Editor’s Note: Peggy Orenstein’s April 25, 2013 article–the cover story for this Sunday’ s New York Times’ Magazine, demonstrates a remarkable depth and thoughtfulness. It is long–but well-worth the effort to read. For those looking for a quick overview, we’ve prepared the following summary and added our observations where appropriate. We hope it will aid readers’ understanding of this important article as well as prompt further discussions. Please share your insights in the comment section below.

Initial Treatment and Recurrence | Journalist Peggy Orenstein wrote “Our Feel-Good War on Breast Cancer,”   subtitled “The battle for awareness has been won.
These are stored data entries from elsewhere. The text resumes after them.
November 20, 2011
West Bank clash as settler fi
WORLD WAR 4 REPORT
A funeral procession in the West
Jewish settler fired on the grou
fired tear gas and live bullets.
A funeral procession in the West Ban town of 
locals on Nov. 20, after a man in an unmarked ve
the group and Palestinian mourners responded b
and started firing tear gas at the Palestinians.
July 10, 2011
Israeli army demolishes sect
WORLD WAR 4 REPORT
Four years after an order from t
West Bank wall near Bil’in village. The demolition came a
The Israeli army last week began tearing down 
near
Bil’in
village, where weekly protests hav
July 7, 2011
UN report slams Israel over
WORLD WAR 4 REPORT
So why aren’t more lives being saved?” Orenstein frames the article within her own breast cancer experience.  Sixteen years ago at 35, Orenstein had a screening mammogram that revealed early stage breast cancer. Her treatment, at that time, was a lumpectomy, as well as six weeks of radiation.
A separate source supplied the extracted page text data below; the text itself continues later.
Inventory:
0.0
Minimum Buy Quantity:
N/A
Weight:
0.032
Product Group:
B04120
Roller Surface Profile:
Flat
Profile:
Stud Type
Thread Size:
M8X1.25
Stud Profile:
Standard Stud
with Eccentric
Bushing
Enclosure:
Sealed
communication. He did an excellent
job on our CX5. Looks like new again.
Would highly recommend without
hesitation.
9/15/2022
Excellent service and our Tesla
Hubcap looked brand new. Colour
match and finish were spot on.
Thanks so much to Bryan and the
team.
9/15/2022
In 2012, at age 52, Orenstein had a nonmetastatic recurrence. She found the lump herself, nine months after her annual mammogram. Because of her prior treatment, Orenstein’s doctor recommended a unilateral mastectomy as well as Tamoxifen.

Early Detection Doubts | In 1996, at the time of her first diagnosis,  Orenstein credited her screening mammogram with saving her life. (“I considered myself a loud-and-proud example of the benefits of early detection,” she writes.) In 2013, following  the cancer’s recurrence, she has changed her mind.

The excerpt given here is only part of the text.